What is this nominal growth and what does that mean when it comes to GDP?

rhea Babu answered.
3 years ago

There has been a lot of discussion about the real GDP growth being at a 6 year low but what nobody is talking about is that the Nominal growth rate is at a 16 year low at just 7.99%. That growth was last seen in the year 2002-03 and has not been seen hence. Here is why nominal growth is important.

· The nominal growth is the GDP growth before inflation. India needs nominal growth of nearly 12% to be able to touch the $5 trillion GDP in the next 6 years. We don’t seem to be getting anywhere close to that.

· The economy grew at 7.99% in nominal terms, the slowest since the third quarter of 2002-03, taking into consideration the previous two series of national accounts. This is important because the Union Budget has assumed an 11% nominal growth rate.

· Nominal GDP growth is a proxy for growth in incomes, and the current slowdown signals a sharp fall in the latter. The fiscal balance of the Union and state governments could see trouble, too, because poor nominal growth affects tax collection in adverse manner. This is more so in case of indirect tax collections and the impact is already visible in GDP.

· Nominal GDP is more reflective of the actual corporate level sales growth and that is reflected in the lower nominal GDP numbers. Typically, high-frequency indicators such as sales of passenger and commercial vehicles, production of capital goods, consumer durables, steel and cement, use of air travel, among others, had shown weak growth, in the April-June period. The official growth estimate falls in line with this trend.

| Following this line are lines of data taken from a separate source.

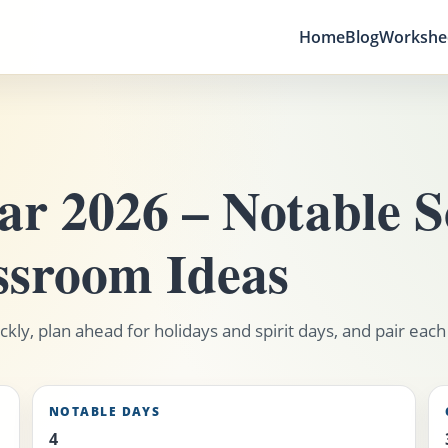
Home
Blog
Workshe
r 2026 – Notable S
ssroom Ideas
kly, plan ahead for holidays and spirit days, and pair each
NOTABLE DAYS
4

· Global and domestic headwinds in terms of macros tend to get better reflected nominal GDP numbers. The macro situation is almost similar to the 2013 situation when the growth had fallen below 5% in real terms. Nominal growth has a better correlation with the GFD or gross fixed capital formation which grew at just 4%. Government expenditure grew at a faster rate than the economy.

The Reserve Bank of India’s monetary policy committee revised real GDP growth down from 7% to 6.9%. Nomura has already revised it in line with the RBI but Moody’s expects India to grow still slower at 6.2% in FY20. For now, the Moody estimates look more achievable.